Para o sociólogo Francisco Borba, que já realizou estudos sobre religiões e comportamento coletivo, o caso da seita formada pela família de Djidja, reflete um fenômeno social complexo que envolve manipulação psicológica, exploração de vulnerabilidades e a criação de uma realidade alternativa para seus seguidores.
“Essas seitas, frequentemente, surgem em contextos onde há uma mistura de carisma dos líderes e uma narrativa de salvação ou transcendência que ressoa com os anseios profundos dos indivíduos. No caso da seita liderada pela família Cardoso, vemos uma combinação perigosa de liderança autoritária, uso de drogas para controle e manipulação dos seguidores, e um ambiente de segredo e mistério que alimenta a coesão do grupo”, explica Borba.

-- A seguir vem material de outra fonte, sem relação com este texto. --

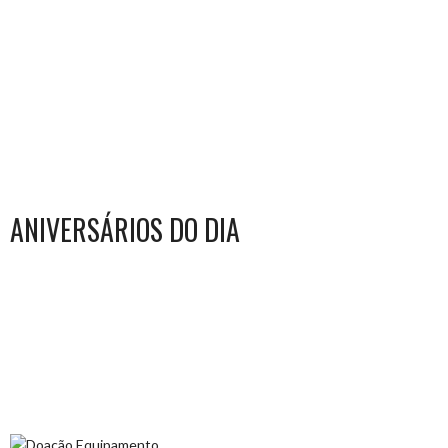
ANIVERSÁRIOS DO DIA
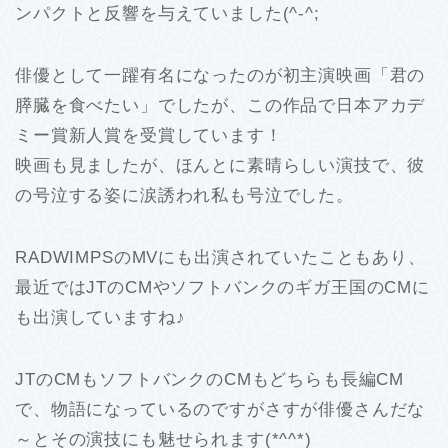
ンパクトと反響を与えていました(^-^;
俳優として一躍有名になったのが初主演映画「君の
膵臓を食べたい」でしたが、この作品で日本アカデ
ミー賞新人賞を受賞しています！
映画も見ましたが、ほんとに素晴らしい演技で、彼
の号泣する姿に涙誘われ私も号泣でした。
RADWIMPSのMVにも出演されていたこともあり、
最近ではJTのCMやソフトバンクのギガ王国のCMに
も出演していますね♪
JTのCMもソフトバンクのCMもどちらも長編CM
で、物語になっているのですがさすが俳優さんだな
～とその演技にも魅せられます(*^^*)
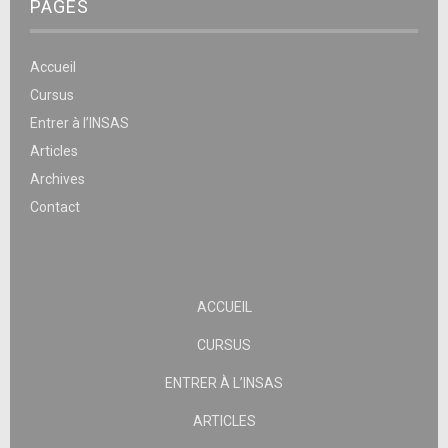
PAGES
Accueil
Cursus
Entrer à l’INSAS
Articles
Archives
Contact
ACCUEIL
CURSUS
ENTRER À L’INSAS
ARTICLES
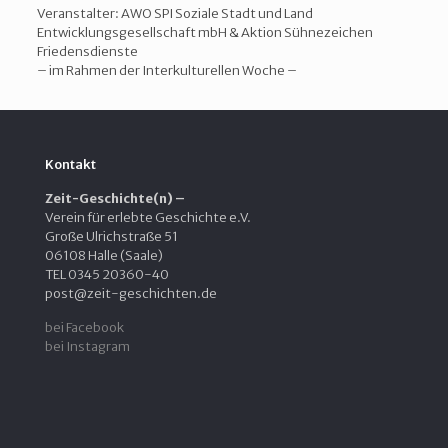
Veranstalter: AWO SPI Soziale Stadt und Land
Entwicklungsgesellschaft mbH & Aktion Sühnezeichen
Friedensdienste
– im Rahmen der Interkulturellen Woche –
Kontakt
Zeit-Geschichte(n) –
Verein für erlebte Geschichte e.V.
Große Ulrichstraße 51
06108 Halle (Saale)
TEL 0345 20360-40
post@zeit-geschichten.de
bei Facebook
bei Instagram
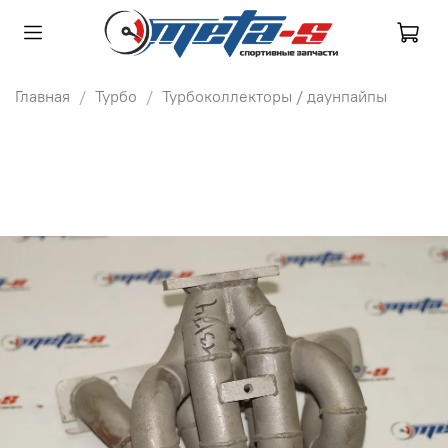
Главная
Турбо
Турбоколлекторы / даунпайпы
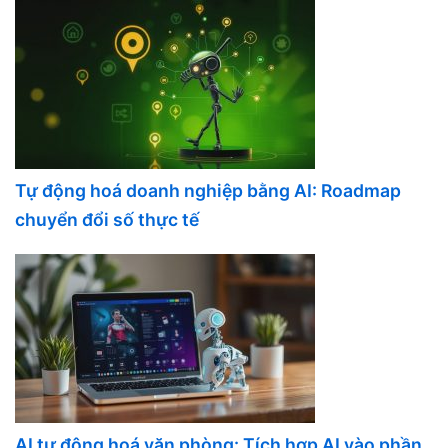
Tự động hoá doanh nghiệp bằng AI: Roadmap
chuyển đổi số thực tế
AI tự động hoá văn phòng: Tích hợp AI vào phần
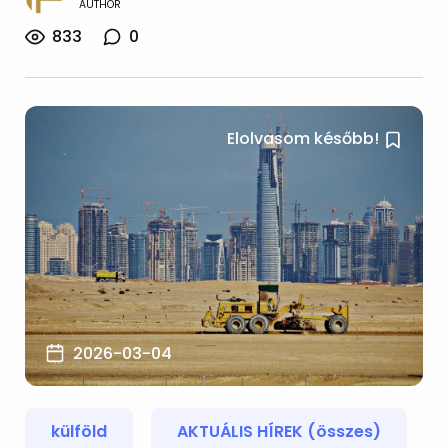
AUTHOR
833
0
Elolvasom később!
2026-03-04
külföld
AKTUÁLIS HÍREK (összes)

Ele destaca que a utilização de drogas como a ketamina para facilitar estados alterados de consciência não é nova, mas é particularmente alarmante quando combinada com abuso de poder e práticas abusivas.
“A ketamina, nesse contexto, serve tanto para reforçar a narrativa mística quanto para manter os seguidores em um estado de dependência e submissão. Isso cria uma dinâmica de poder que é difícil de quebrar sem intervenção externa significativa, como a ação policial que vimos nesse caso”, frisa.